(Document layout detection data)
>>>

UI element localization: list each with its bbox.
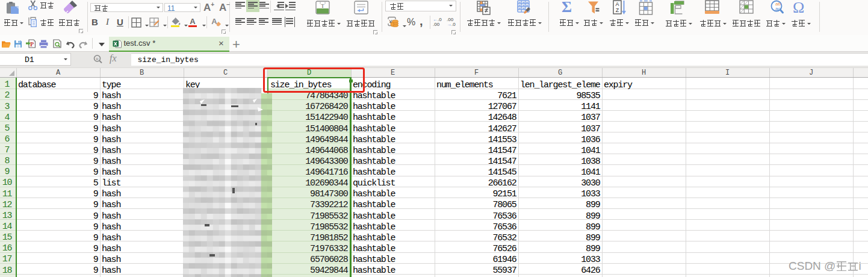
svg-text:A: A bbox=[190, 17, 196, 26]
svg-text:Z: Z bbox=[616, 7, 619, 13]
svg-text:T: T bbox=[321, 3, 324, 9]
svg-text:P: P bbox=[30, 41, 34, 48]
svg-text:A: A bbox=[615, 1, 619, 7]
svg-text:A: A bbox=[211, 17, 217, 26]
svg-text:R: R bbox=[96, 57, 99, 61]
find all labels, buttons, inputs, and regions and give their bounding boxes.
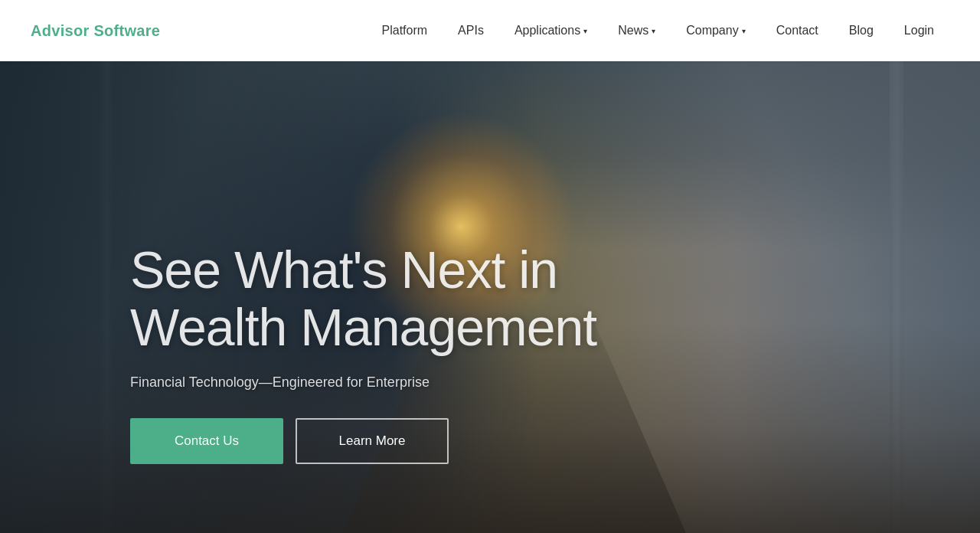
hero-buttons: Contact Us Learn More [130, 418, 605, 464]
nav-item-blog: Blog [834, 0, 889, 61]
nav-item-apis: APIs [443, 0, 499, 61]
hero-title: See What's Next in Wealth Management [130, 241, 605, 356]
nav-link-company[interactable]: Company ▾ [671, 0, 760, 61]
hero-subtitle: Financial Technology—Engineered for Ente… [130, 374, 605, 391]
nav-link-contact[interactable]: Contact [761, 0, 834, 61]
learn-more-button[interactable]: Learn More [296, 418, 449, 464]
nav-link-login[interactable]: Login [889, 0, 949, 61]
nav-item-applications: Applications ▾ [499, 0, 603, 61]
nav-item-platform: Platform [367, 0, 443, 61]
applications-dropdown-arrow: ▾ [583, 27, 587, 35]
hero-content: See What's Next in Wealth Management Fin… [130, 241, 605, 464]
news-dropdown-arrow: ▾ [652, 27, 655, 35]
nav-link-platform[interactable]: Platform [367, 0, 443, 61]
nav-menu: Platform APIs Applications ▾ News ▾ Comp… [367, 0, 949, 61]
contact-us-button[interactable]: Contact Us [130, 418, 283, 464]
nav-link-applications[interactable]: Applications ▾ [499, 0, 603, 61]
hero-section: See What's Next in Wealth Management Fin… [0, 61, 980, 533]
nav-item-news: News ▾ [603, 0, 671, 61]
nav-item-contact: Contact [761, 0, 834, 61]
navbar: Advisor Software Platform APIs Applicati… [0, 0, 980, 61]
nav-item-company: Company ▾ [671, 0, 760, 61]
company-dropdown-arrow: ▾ [742, 27, 746, 35]
nav-item-login: Login [889, 0, 949, 61]
nav-link-news[interactable]: News ▾ [603, 0, 671, 61]
brand-logo[interactable]: Advisor Software [31, 22, 160, 40]
nav-link-blog[interactable]: Blog [834, 0, 889, 61]
nav-link-apis[interactable]: APIs [443, 0, 499, 61]
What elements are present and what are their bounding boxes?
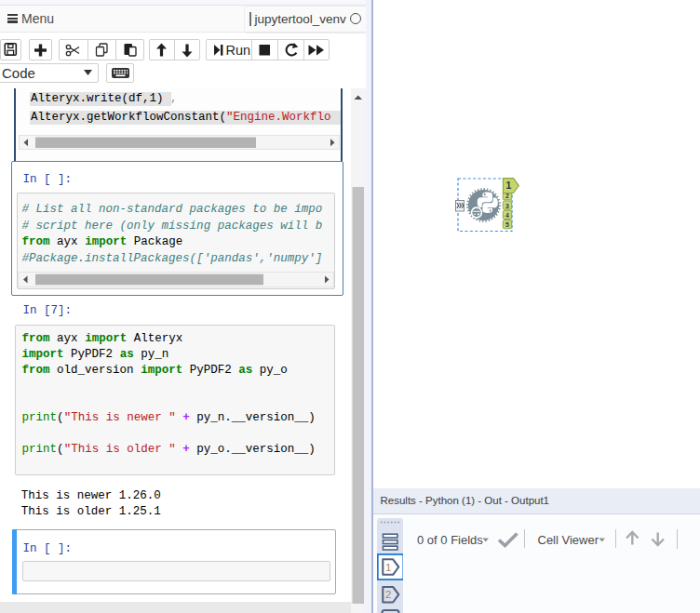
svg-text:1: 1: [506, 180, 512, 191]
svg-text:5: 5: [505, 221, 509, 228]
svg-text:2: 2: [505, 193, 509, 199]
svg-text:3: 3: [505, 203, 509, 209]
svg-text:1: 1: [385, 561, 391, 572]
svg-text:4: 4: [505, 212, 509, 219]
svg-text:2: 2: [385, 589, 391, 600]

<<<

The lines that contain the word "APIs" are wanted; copy each of them from the records.

Task solution -
nav-item-apis: APIs [443, 0, 499, 61]
nav-menu: Platform APIs Applications ▾ News ▾ Comp… [367, 0, 949, 61]
navbar: Advisor Software Platform APIs Applicati… [0, 0, 980, 61]
nav-link-apis[interactable]: APIs [443, 0, 499, 61]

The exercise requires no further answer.